AN: Yeah, that 2018 pilgrimage was the first time in, I don't know, how many decades, I had occasion to go to Arizona, so that was two or three days.
LG: What did it feel like returning?
AN: Well, it's strange. I could not imagine being there as a kid, but nothing looked familiar, and most of the buildings were gone. Except for signs and stuff like that, markers that indicated where the barracks were. There was nothing that, in my head, I could put together, because everything had just changed.
LG: So the journey from the assembly center to Poston sounds pretty scary even as a child, but for an adult, being in a train with blackout curtains. Do you remember that journey? Did you have an expectation of what the destination was going to be like?

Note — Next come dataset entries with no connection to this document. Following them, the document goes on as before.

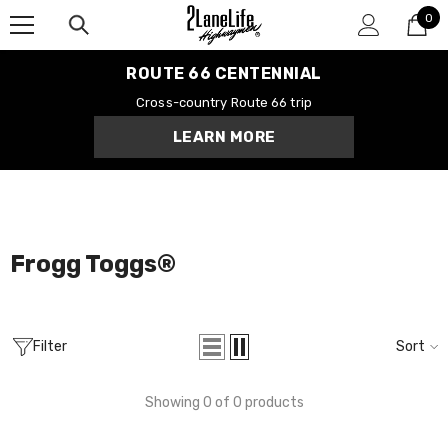
0
SKIP TO CONTENT
0
it
ROUTE 66 CENTENNIAL
Cross-country Route 66 trip
LEARN MORE
Centennial Road
Route 66 Tee
$28.99
MORE SIZES AVAILABLE
Frogg Toggs®️
Filter
Sort
Showing 0 of 0 products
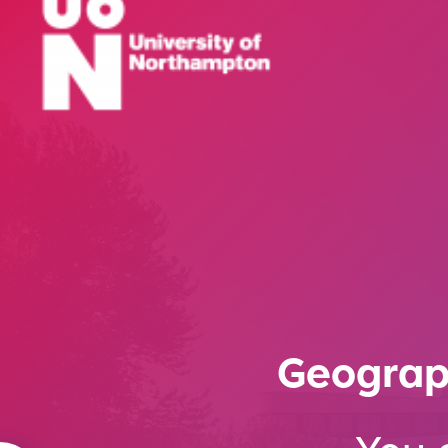
Geograp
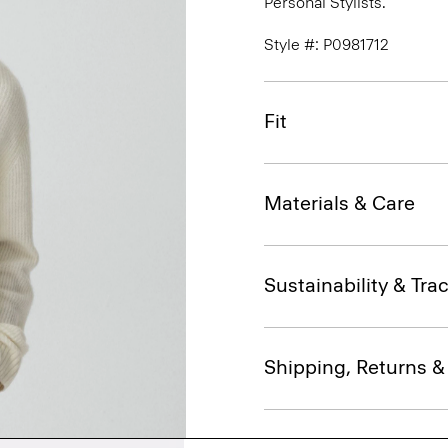
Personal Stylists.
Style #: P0981712
Fit
Materials & Care
Sustainability & Trac
Shipping, Returns 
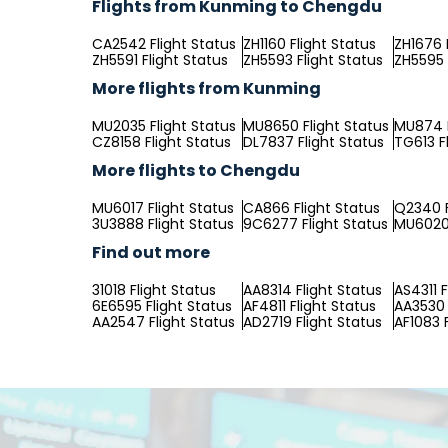
Flights from Kunming to Chengdu
CA2542 Flight Status
ZH1160 Flight Status
ZH1676 
ZH5591 Flight Status
ZH5593 Flight Status
ZH5595 
More flights from Kunming
MU2035 Flight Status
MU8650 Flight Status
MU874 F
CZ8158 Flight Status
DL7837 Flight Status
TG613 F
More flights to Chengdu
MU6017 Flight Status
CA866 Flight Status
Q2340 F
3U3888 Flight Status
9C6277 Flight Status
MU6020 
Find out more
31018 Flight Status
AA8314 Flight Status
AS4311 F
6E6595 Flight Status
AF4811 Flight Status
AA3530 
AA2547 Flight Status
AD2719 Flight Status
AF1083 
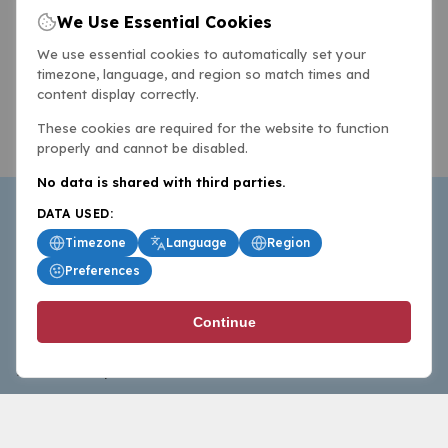
We Use Essential Cookies
We use essential cookies to automatically set your
timezone, language, and region so match times and
content display correctly.
These cookies are required for the website to function
properly and cannot be disabled.
No data is shared with third parties.
DATA USED:
Timezone
Language
Region
Preferences
BasketballAll.com provides news, scores, analysis and
Continue
commentary from the world of basketball for fans who
follow the sport at all levels.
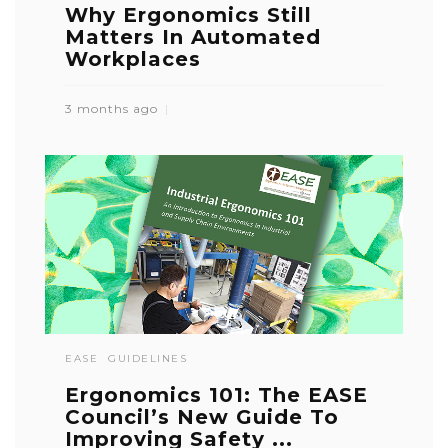
Why Ergonomics Still
Matters In Automated
Workplaces
3 months ago
EASE
GUIDELINES
Ergonomics 101: The EASE
Council’s New Guide To
Improving Safety ...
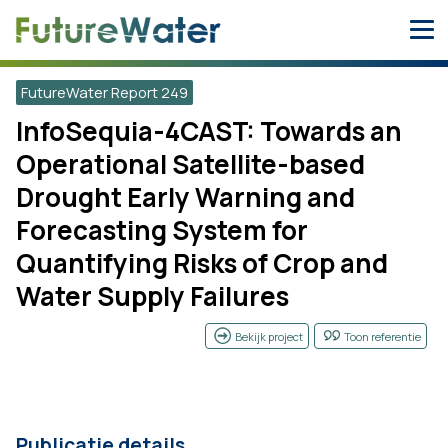
Skip
to
content
FutureWater Report 249
InfoSequia-4CAST: Towards an
Operational Satellite-based
Drought Early Warning and
Forecasting System for
Quantifying Risks of Crop and
Water Supply Failures
Bekijk project
Toon referentie
Publicatie details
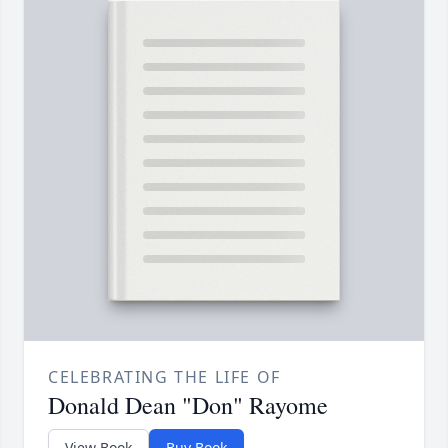
CELEBRATING THE LIFE OF
Donald Dean "Don" Rayome
View Book
Buy Book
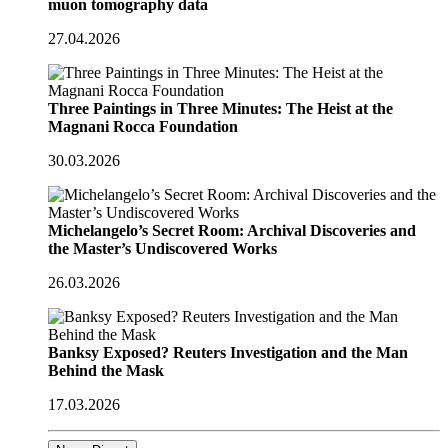
muon tomography data
27.04.2026
Three Paintings in Three Minutes: The Heist at the
Magnani Rocca Foundation
30.03.2026
Michelangelo’s Secret Room: Archival Discoveries and
the Master’s Undiscovered Works
26.03.2026
Banksy Exposed? Reuters Investigation and the Man
Behind the Mask
17.03.2026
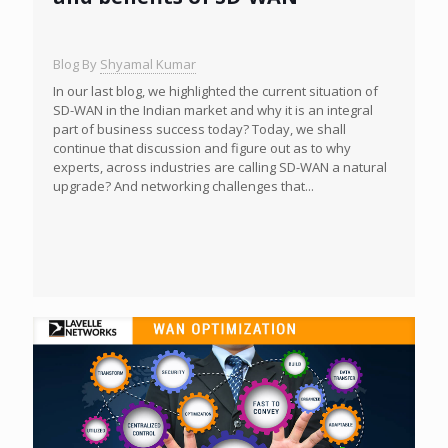
Blog By
Shyamal Kumar
In our last blog, we highlighted the current situation of
SD-WAN in the Indian market and why it is an integral
part of business success today? Today, we shall
continue that discussion and figure out as to why
experts, across industries are calling SD-WAN a natural
upgrade? And networking challenges that...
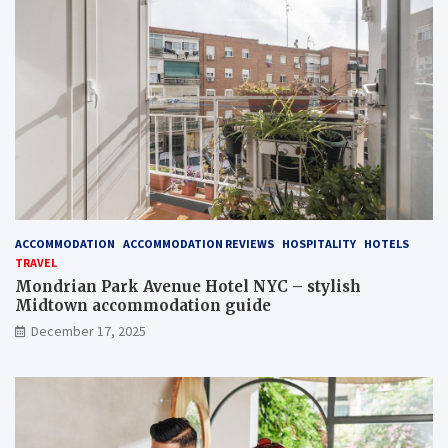
ACCOMMODATION
ACCOMMODATION REVIEWS
HOSPITALITY
HOTELS
TRAVEL
Mondrian Park Avenue Hotel NYC – stylish
Midtown accommodation guide
December 17, 2025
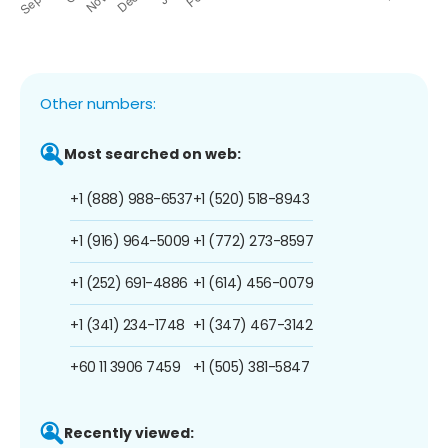
Other numbers:
Most searched on web:
+1 (888) 988-6537
+1 (520) 518-8943
+1 (916) 964-5009
+1 (772) 273-8597
+1 (252) 691-4886
+1 (614) 456-0079
+1 (341) 234-1748
+1 (347) 467-3142
+60 11 3906 7459
+1 (505) 381-5847
Recently viewed:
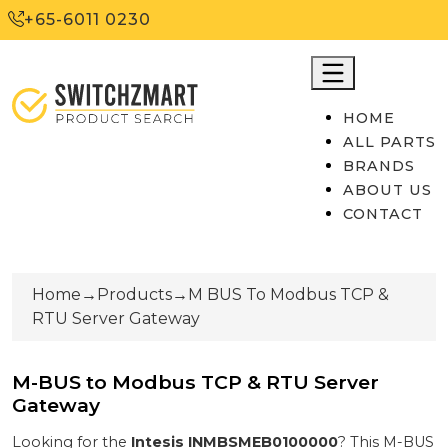
+65-6011 0230
HOME
ALL PARTS
BRANDS
ABOUT US
CONTACT
Home
→
Products
→
M BUS To Modbus TCP &
RTU Server Gateway
M-BUS to Modbus TCP & RTU Server
Gateway
Looking for the
Intesis
INMBSMEB0100000
? This
M-BUS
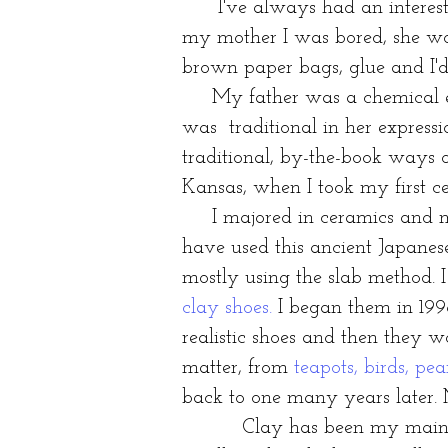
I've always had an interest i
my mother I was bored, she wo
brown paper bags, glue and I'
My father was a chemical engi
was traditional in her expressi
traditional, by-the-book ways o
Kansas, when I took my first c
I majored in ceramics and min
have used this ancient Japanes
mostly using the slab method. 
clay shoes
.
I began them in 199
realistic shoes and then they 
matter, from
teapots, birds, pea
back to one many years later.
Clay has been my main foc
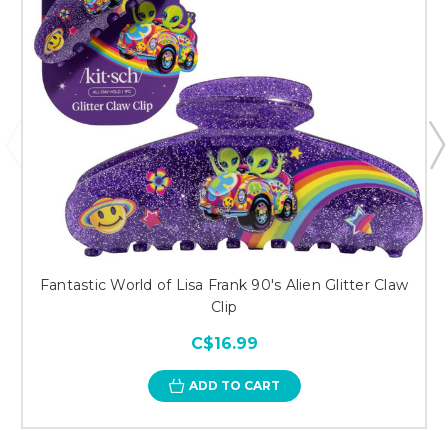
Fantastic World of Lisa Frank 90's Alien Glitter Claw
Clip
C$16.99
ADD TO CART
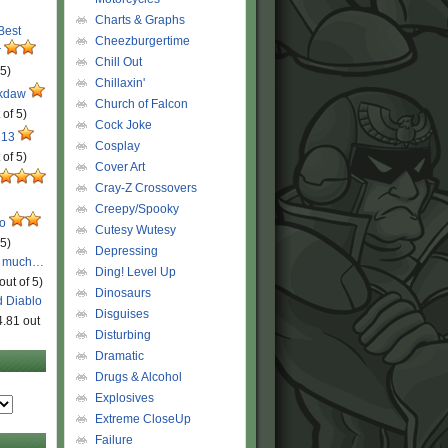
Charts & Graphs
 Best
Cheezburgertime
r
Chill Out
 5)
Chillaxin'
ckdaw
Church of Falcon
 of 5)
Cock Joke
 13
Cosplay
 of 5)
Cover Art
Cray-Z Crossovers
Creepy/Spooky
ro
Cutesy Wutesy
 5)
Depressing
o much…
Ding! Level Up
out of 5)
Dinosaurs
d Diablo
Disguises
4.81 out
Disturbing
Dramatic
Drugs & Alcohol
Explosives
Extreme CloseUp
Failure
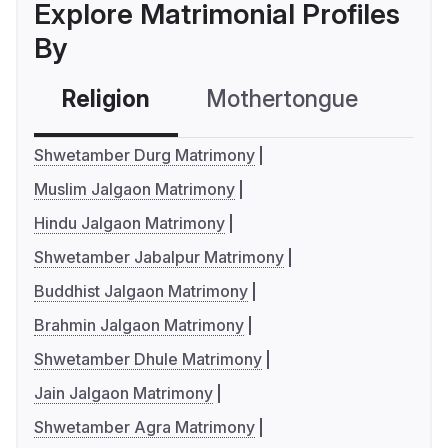
Explore Matrimonial Profiles
By
Religion
Mothertongue
Co
Shwetamber Durg Matrimony
Muslim Jalgaon Matrimony
Hindu Jalgaon Matrimony
Shwetamber Jabalpur Matrimony
Buddhist Jalgaon Matrimony
Brahmin Jalgaon Matrimony
Shwetamber Dhule Matrimony
Jain Jalgaon Matrimony
Shwetamber Agra Matrimony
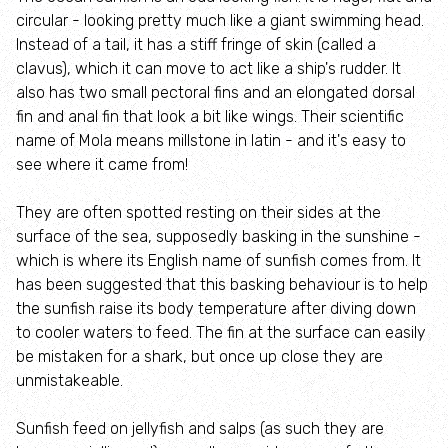
circular - looking pretty much like a giant swimming head.
Lyndon Visitor Centre
Instead of a tail, it has a stiff fringe of skin (called a
clavus), which it can move to act like a ship's rudder. It
also has two small pectoral fins and an elongated dorsal
Volunteer Training Centre
fin and anal fin that look a bit like wings. Their scientific
name of Mola means millstone in latin - and it's easy to
Anglian Water Birdwatching Centre
see where it came from!
Events at Rutland Water
They are often spotted resting on their sides at the
surface of the sea, supposedly basking in the sunshine -
which is where its English name of sunfish comes from. It
Wildlife
has been suggested that this basking behaviour is to help
the sunfish raise its body temperature after diving down
Rutland Ospreys
to cooler waters to feed. The fin at the surface can easily
be mistaken for a shark, but once up close they are
Wings for the Future 30th anniversary Osprey
unmistakeable.
Appeal
Sunfish feed on jellyfish and salps (as such they are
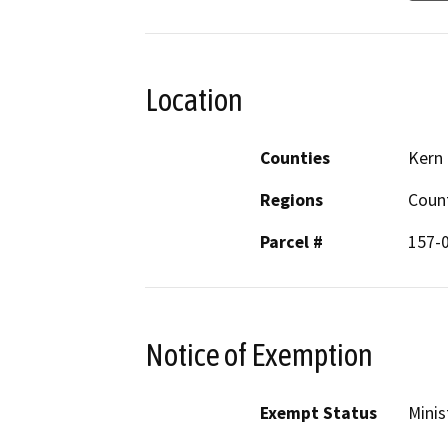
Location
Counties
Kern
Regions
Coun
Parcel #
157-
Notice of Exemption
Exempt Status
Minis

AN: No. Also, I want to say that after the war, when we returned back to California, and others had migrated east and whatever, there was a reaction in my parents' generation to not talk about it.
[Interruption]
AN: The prevailing sense or notion related to camp experience was one of rejection, or I don't know what's the best way to put it, but they didn't want to talk about it because it was an embarrassment. It turns out that in 1980, when those hundred Americans were incarcerated by the Iranians, and then they were released after some negotiation, when they were interviewed by the press, a lot of them in some ways talked like my parents' generation from camp, namely maybe we weren't doing things correctly or well, and that's why we ran into this bad luck. And that was some of the thinking and conversation within my parents' generation. The psychologists at that point came up with a phrase that made a lot of sense. It was "posttraumatic distress syndrome," and that described what happened to a lot of people in my parents' generation as a result of camp. And so the other way of discussing it, if there was any discussion at all, was that there was a notion called gaman, which in English, I guess, would be basically gutting it out, sticking it out, surviving. And it was this notion in Japanese culture that people in my parents' generation said, "This is what helped us survive," how to mentally contain it, because we had the ability to exercise gaman. So those were the two outcomes in terms of... and as kids, we hardly learned anything about camp life or anything. I had to reconstruct our family's experience. Much later after I finished Berkeley, I used to come home and visit my parents. My mother had an incredible memory of details, so in essence, I was interviewing her from time to time, and picking up bits and pieces of things that happened, et cetera, to her generation, and to the community at large. As kids growing up in California, the JACL was a core part of the Japanese American community. And so I involved, got involved with various social events, parties and graduation events and things like that, largely sponsored by the JACL chapter, this one in Gilroy, California. So that was helpful. But other than that, I had to dig it out as it were, on an individual basis to help myself get a picture of what was, what happened to the adults in my parents' generation.